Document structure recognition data
____________________

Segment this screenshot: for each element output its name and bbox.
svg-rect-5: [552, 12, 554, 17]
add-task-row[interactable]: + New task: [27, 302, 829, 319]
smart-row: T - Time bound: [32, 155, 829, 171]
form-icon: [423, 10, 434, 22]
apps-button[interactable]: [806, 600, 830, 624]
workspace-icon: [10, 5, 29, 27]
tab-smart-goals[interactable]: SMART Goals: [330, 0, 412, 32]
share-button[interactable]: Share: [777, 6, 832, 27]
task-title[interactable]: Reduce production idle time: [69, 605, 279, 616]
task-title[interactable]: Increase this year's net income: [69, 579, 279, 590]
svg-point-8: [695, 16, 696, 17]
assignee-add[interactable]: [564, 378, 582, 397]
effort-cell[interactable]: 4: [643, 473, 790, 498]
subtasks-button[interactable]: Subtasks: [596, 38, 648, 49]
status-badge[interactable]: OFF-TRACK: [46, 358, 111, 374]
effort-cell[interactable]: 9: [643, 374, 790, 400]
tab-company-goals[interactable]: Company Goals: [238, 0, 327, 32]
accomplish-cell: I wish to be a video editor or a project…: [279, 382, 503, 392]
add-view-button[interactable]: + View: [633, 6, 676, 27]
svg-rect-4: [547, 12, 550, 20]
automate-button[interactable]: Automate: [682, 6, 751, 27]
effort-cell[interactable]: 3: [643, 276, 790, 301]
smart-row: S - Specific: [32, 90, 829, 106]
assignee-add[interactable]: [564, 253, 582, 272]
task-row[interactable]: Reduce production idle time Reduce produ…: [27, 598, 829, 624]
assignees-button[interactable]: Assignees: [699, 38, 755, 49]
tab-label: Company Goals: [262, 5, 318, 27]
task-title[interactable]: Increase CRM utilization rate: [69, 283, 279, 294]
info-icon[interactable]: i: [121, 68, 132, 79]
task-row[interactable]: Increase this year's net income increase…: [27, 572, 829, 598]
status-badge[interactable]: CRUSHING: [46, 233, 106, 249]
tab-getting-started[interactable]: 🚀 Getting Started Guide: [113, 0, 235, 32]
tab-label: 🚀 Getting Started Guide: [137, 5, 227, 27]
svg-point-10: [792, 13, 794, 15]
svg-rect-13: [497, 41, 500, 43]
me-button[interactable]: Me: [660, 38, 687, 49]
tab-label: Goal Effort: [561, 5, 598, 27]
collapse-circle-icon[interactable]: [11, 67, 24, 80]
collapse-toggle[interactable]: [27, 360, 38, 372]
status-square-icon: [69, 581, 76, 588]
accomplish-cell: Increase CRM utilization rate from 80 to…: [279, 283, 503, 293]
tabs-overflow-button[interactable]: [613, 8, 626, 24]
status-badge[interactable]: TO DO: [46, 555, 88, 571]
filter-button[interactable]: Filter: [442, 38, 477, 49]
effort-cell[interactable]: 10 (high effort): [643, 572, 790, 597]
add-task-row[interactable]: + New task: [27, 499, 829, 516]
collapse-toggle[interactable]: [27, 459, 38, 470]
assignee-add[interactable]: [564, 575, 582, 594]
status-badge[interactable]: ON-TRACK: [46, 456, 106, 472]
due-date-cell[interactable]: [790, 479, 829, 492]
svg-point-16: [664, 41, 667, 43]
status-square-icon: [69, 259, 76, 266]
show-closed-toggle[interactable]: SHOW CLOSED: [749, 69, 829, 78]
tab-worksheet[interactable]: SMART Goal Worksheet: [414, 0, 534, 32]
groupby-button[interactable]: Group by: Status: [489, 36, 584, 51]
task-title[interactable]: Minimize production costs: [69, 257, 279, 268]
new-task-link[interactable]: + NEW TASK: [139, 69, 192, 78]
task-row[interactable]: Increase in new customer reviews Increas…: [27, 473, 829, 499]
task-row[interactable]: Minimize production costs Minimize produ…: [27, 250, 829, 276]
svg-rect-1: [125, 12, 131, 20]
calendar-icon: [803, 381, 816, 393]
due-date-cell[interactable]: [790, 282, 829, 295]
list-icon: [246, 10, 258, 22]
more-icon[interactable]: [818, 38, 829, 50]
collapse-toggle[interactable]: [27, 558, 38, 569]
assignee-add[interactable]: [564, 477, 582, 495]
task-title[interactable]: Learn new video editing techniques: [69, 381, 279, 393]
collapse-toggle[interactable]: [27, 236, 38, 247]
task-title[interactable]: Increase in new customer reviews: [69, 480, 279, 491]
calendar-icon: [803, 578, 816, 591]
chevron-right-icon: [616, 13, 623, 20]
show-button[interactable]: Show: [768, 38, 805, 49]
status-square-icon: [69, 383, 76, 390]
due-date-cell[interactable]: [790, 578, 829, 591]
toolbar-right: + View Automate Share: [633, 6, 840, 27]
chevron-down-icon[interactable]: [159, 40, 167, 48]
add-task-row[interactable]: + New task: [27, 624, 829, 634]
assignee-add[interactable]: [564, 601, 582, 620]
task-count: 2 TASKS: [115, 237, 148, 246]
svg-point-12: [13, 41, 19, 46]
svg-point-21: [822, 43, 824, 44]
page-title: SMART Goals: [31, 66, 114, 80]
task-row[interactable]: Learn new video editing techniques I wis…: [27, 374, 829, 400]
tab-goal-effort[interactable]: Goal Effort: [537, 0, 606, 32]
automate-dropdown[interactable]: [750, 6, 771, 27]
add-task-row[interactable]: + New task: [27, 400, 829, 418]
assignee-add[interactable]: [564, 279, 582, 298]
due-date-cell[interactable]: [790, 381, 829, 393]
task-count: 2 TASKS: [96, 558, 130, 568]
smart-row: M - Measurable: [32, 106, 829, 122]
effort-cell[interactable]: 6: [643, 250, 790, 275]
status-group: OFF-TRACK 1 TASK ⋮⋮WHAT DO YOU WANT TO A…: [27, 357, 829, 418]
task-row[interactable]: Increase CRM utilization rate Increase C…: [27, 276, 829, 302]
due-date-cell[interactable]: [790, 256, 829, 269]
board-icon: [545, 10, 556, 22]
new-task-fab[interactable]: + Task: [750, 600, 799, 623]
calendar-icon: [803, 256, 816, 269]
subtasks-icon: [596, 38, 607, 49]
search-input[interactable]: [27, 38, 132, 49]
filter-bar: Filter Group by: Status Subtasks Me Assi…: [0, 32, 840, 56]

____________________

### Problem to work on
Every line above is to be transcribed exactly, with nothing dropped.

### Reply
Segment this screenshot: for each element output its name and bbox.
svg-rect-5: [552, 12, 554, 17]
add-task-row[interactable]: + New task: [27, 302, 829, 319]
smart-row: T - Time bound: [32, 155, 829, 171]
form-icon: [423, 10, 434, 22]
apps-button[interactable]: [806, 600, 830, 624]
workspace-icon: [10, 5, 29, 27]
tab-smart-goals[interactable]: SMART Goals: [330, 0, 412, 32]
share-button[interactable]: Share: [777, 6, 832, 27]
task-title[interactable]: Reduce production idle time: [69, 605, 279, 616]
task-title[interactable]: Increase this year's net income: [69, 579, 279, 590]
svg-point-8: [695, 16, 696, 17]
assignee-add[interactable]: [564, 378, 582, 397]
effort-cell[interactable]: 4: [643, 473, 790, 498]
subtasks-button[interactable]: Subtasks: [596, 38, 648, 49]
status-badge[interactable]: OFF-TRACK: [46, 358, 111, 374]
effort-cell[interactable]: 9: [643, 374, 790, 400]
tab-company-goals[interactable]: Company Goals: [238, 0, 327, 32]
accomplish-cell: I wish to be a video editor or a project…: [279, 382, 503, 392]
add-view-button[interactable]: + View: [633, 6, 676, 27]
svg-rect-4: [547, 12, 550, 20]
automate-button[interactable]: Automate: [682, 6, 751, 27]
effort-cell[interactable]: 3: [643, 276, 790, 301]
smart-row: S - Specific: [32, 90, 829, 106]
assignee-add[interactable]: [564, 253, 582, 272]
task-row[interactable]: Reduce production idle time Reduce produ…: [27, 598, 829, 624]
assignees-button[interactable]: Assignees: [699, 38, 755, 49]
tab-label: Company Goals: [262, 5, 318, 27]
task-title[interactable]: Increase CRM utilization rate: [69, 283, 279, 294]
info-icon[interactable]: i: [121, 68, 132, 79]
task-row[interactable]: Increase this year's net income increase…: [27, 572, 829, 598]
status-badge[interactable]: CRUSHING: [46, 233, 106, 249]
tab-getting-started[interactable]: 🚀 Getting Started Guide: [113, 0, 235, 32]
tab-label: 🚀 Getting Started Guide: [137, 5, 227, 27]
svg-point-10: [792, 13, 794, 15]
svg-rect-13: [497, 41, 500, 43]
me-button[interactable]: Me: [660, 38, 687, 49]
tab-label: Goal Effort: [561, 5, 598, 27]
collapse-circle-icon[interactable]: [11, 67, 24, 80]
collapse-toggle[interactable]: [27, 360, 38, 372]
status-square-icon: [69, 581, 76, 588]
accomplish-cell: Increase CRM utilization rate from 80 to…: [279, 283, 503, 293]
tabs-overflow-button[interactable]: [613, 8, 626, 24]
status-badge[interactable]: TO DO: [46, 555, 88, 571]
filter-button[interactable]: Filter: [442, 38, 477, 49]
effort-cell[interactable]: 10 (high effort): [643, 572, 790, 597]
add-task-row[interactable]: + New task: [27, 499, 829, 516]
collapse-toggle[interactable]: [27, 459, 38, 470]
assignee-add[interactable]: [564, 575, 582, 594]
status-badge[interactable]: ON-TRACK: [46, 456, 106, 472]
due-date-cell[interactable]: [790, 479, 829, 492]
svg-point-16: [664, 41, 667, 43]
status-square-icon: [69, 259, 76, 266]
show-closed-toggle[interactable]: SHOW CLOSED: [749, 69, 829, 78]
tab-worksheet[interactable]: SMART Goal Worksheet: [414, 0, 534, 32]
groupby-button[interactable]: Group by: Status: [489, 36, 584, 51]
task-title[interactable]: Minimize production costs: [69, 257, 279, 268]
new-task-link[interactable]: + NEW TASK: [139, 69, 192, 78]
task-row[interactable]: Increase in new customer reviews Increas…: [27, 473, 829, 499]
task-row[interactable]: Minimize production costs Minimize produ…: [27, 250, 829, 276]
svg-rect-1: [125, 12, 131, 20]
calendar-icon: [803, 381, 816, 393]
due-date-cell[interactable]: [790, 282, 829, 295]
list-icon: [246, 10, 258, 22]
more-icon[interactable]: [818, 38, 829, 50]
collapse-toggle[interactable]: [27, 558, 38, 569]
assignee-add[interactable]: [564, 477, 582, 495]
task-title[interactable]: Learn new video editing techniques: [69, 381, 279, 393]
collapse-toggle[interactable]: [27, 236, 38, 247]
task-title[interactable]: Increase in new customer reviews: [69, 480, 279, 491]
calendar-icon: [803, 578, 816, 591]
chevron-right-icon: [616, 13, 623, 20]
show-button[interactable]: Show: [768, 38, 805, 49]
status-square-icon: [69, 383, 76, 390]
due-date-cell[interactable]: [790, 578, 829, 591]
toolbar-right: + View Automate Share: [633, 6, 840, 27]
chevron-down-icon[interactable]: [159, 40, 167, 48]
add-task-row[interactable]: + New task: [27, 624, 829, 634]
assignee-add[interactable]: [564, 601, 582, 620]
task-count: 2 TASKS: [115, 237, 148, 246]
svg-point-12: [13, 41, 19, 46]
svg-point-21: [822, 43, 824, 44]
page-title: SMART Goals: [31, 66, 114, 80]
task-row[interactable]: Learn new video editing techniques I wis…: [27, 374, 829, 400]
tab-goal-effort[interactable]: Goal Effort: [537, 0, 606, 32]
automate-dropdown[interactable]: [750, 6, 771, 27]
add-task-row[interactable]: + New task: [27, 400, 829, 418]
assignee-add[interactable]: [564, 279, 582, 298]
due-date-cell[interactable]: [790, 381, 829, 393]
task-count: 2 TASKS: [96, 558, 130, 568]
smart-row: M - Measurable: [32, 106, 829, 122]
effort-cell[interactable]: 6: [643, 250, 790, 275]
status-group: OFF-TRACK 1 TASK ⋮⋮WHAT DO YOU WANT TO A…: [27, 357, 829, 418]
task-row[interactable]: Increase CRM utilization rate Increase C…: [27, 276, 829, 302]
due-date-cell[interactable]: [790, 256, 829, 269]
board-icon: [545, 10, 556, 22]
new-task-fab[interactable]: + Task: [750, 600, 799, 623]
calendar-icon: [803, 256, 816, 269]
subtasks-icon: [596, 38, 607, 49]
search-input[interactable]: [27, 38, 132, 49]
filter-bar: Filter Group by: Status Subtasks Me Assi…: [0, 32, 840, 56]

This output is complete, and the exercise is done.